Floating point has its own precision issues. Often a carefully-executed 32-bit fixed-point filter has better quantization properties than one that uses 32-bit floating point, because 32-bit floating point has, of necessity, a mantissa less than that (IEEE-754 floating point gives you 24 bits of explicit mantissa, with an implied 25$^{th}$ bit, but there are other, rare or obsolete, schemes). Using 64-bit floating point drives the problem deeper into the mud, but it still may be a problem.

Even in analog circuits, this can still be an issue -- it's just that the noise sources aren't from quantization.

The definitive way to make such a choice is to analyze the filter for noise gain. Basically, model the quantization noise of the filter as noise injected at the point of quantization. To be strict you'd do this at each point where you multiply by a coefficient less than 1 for fixed-point, or each and every mathematical operation for floating point. It's probably enough to just inject said noise at the end of each biquad stage. Then look at how strongly the filter responds to this noise.

Do this for both topologies, and choose the one that works best.

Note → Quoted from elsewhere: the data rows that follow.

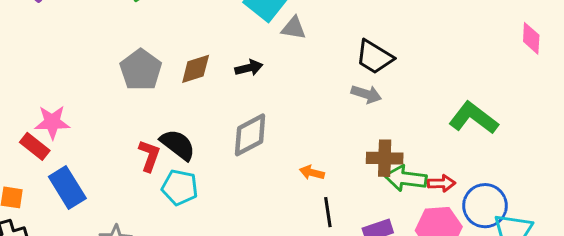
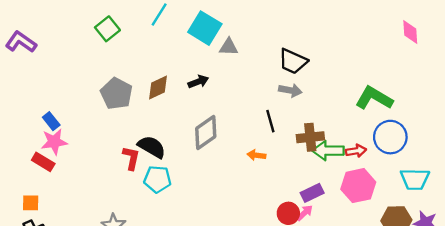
blue rectangle: (67, 187) -> (51, 121), moved, size x0.6
blue circle: (485, 206) -> (390, 137), moved
black line: (328, 212) -> (270, 121), moved

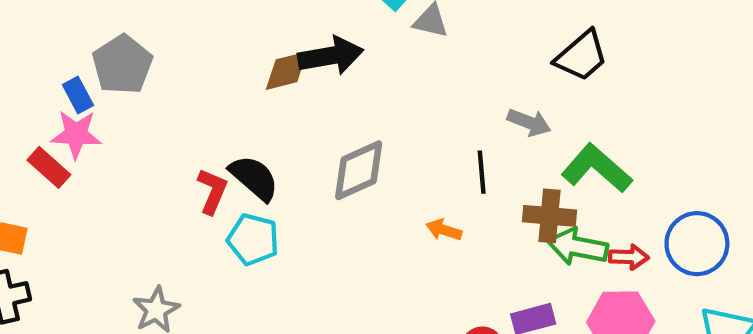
black trapezoid: (293, 61) -> (581, 56), moved, turned -76
black arrow: (198, 82) -> (331, 56), moved, size x1.6
gray pentagon: (116, 93) -> (122, 65), moved
green L-shape: (374, 98) -> (597, 168), moved

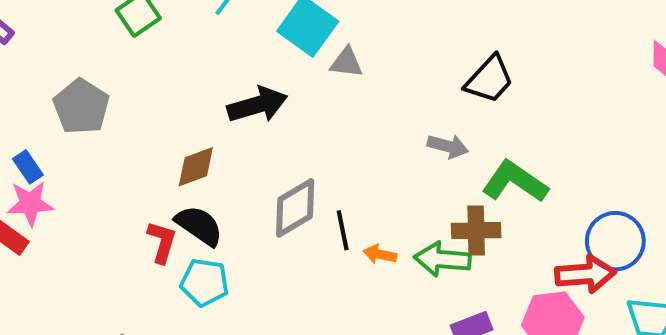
gray pentagon: (122, 65) -> (81, 107), moved
brown diamond: (286, 71) -> (196, 167), moved
black line: (482, 172) -> (343, 230), moved
green arrow: (578, 247) -> (442, 259), moved
red arrow: (629, 257) -> (585, 274), moved, size x1.6

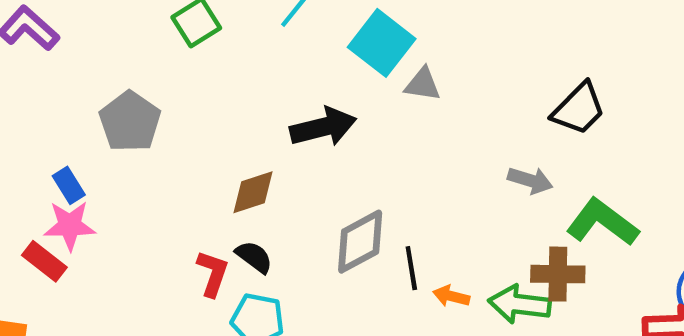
black semicircle: (199, 226) -> (254, 257), size x0.7

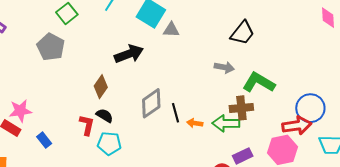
gray pentagon: (130, 122) -> (51, 47), moved
blue rectangle: (69, 185) -> (44, 140), moved
brown diamond: (253, 192) -> (101, 87), turned -30

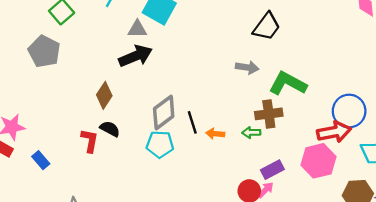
gray triangle: (171, 30) -> (137, 29), moved
green arrow: (226, 123) -> (251, 133), size x0.6
cyan pentagon: (109, 143) -> (160, 144), moved

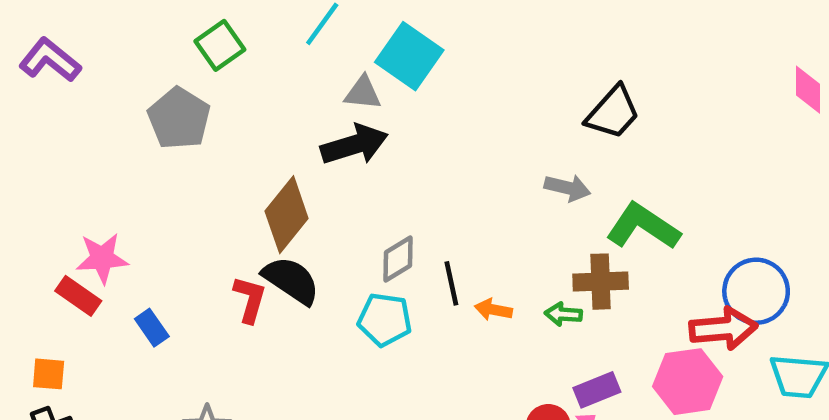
brown diamond: (104, 95) -> (287, 215), size x1.4
gray diamond: (164, 113) -> (398, 259), size x0.7
black semicircle: (110, 129) -> (291, 280), size x1.5

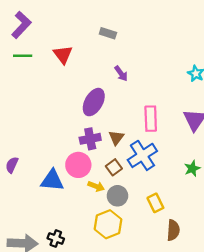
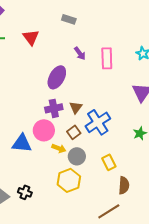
pink rectangle: (151, 119) -> (107, 58), moved

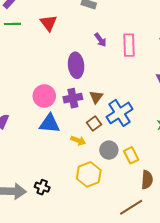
purple ellipse: (57, 77) -> (76, 65), turned -35
pink circle: (44, 130) -> (44, 96), moved
blue triangle: (22, 143) -> (50, 124), moved
gray circle: (77, 156) -> (109, 150), moved

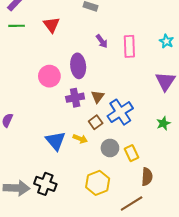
pink circle: (44, 96) -> (49, 76), moved
blue triangle: (50, 124) -> (56, 141), moved, turned 45
yellow hexagon: (89, 174) -> (98, 183), moved
black cross: (42, 187) -> (45, 184), size x1.5

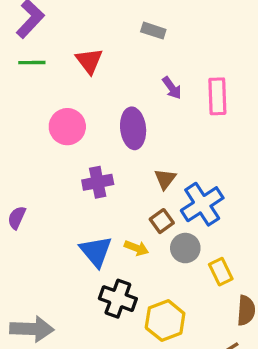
pink circle: (49, 76) -> (67, 127), moved
purple cross: (75, 98) -> (98, 182), moved
gray circle: (110, 148) -> (185, 248), moved
black cross: (45, 184) -> (118, 299), moved

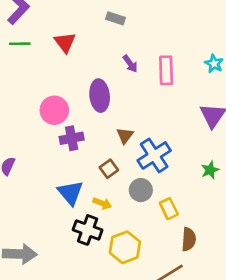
pink circle: (67, 127) -> (54, 110), moved
brown square: (162, 221) -> (109, 169), moved
yellow arrow: (136, 248) -> (102, 203), moved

Intuitively, if you're building a filter where the passbands of the elements tend to overlap, then running them in series is probably best. If you're designing a filter that passes two distinct frequency bands and blocks the middle, then a series filter arrangement would need tons of gain in each section to punch through the other filter's stop band, while a parallel arrangement could almost (or exactly) be realized by just designing the filters independently and adding their results.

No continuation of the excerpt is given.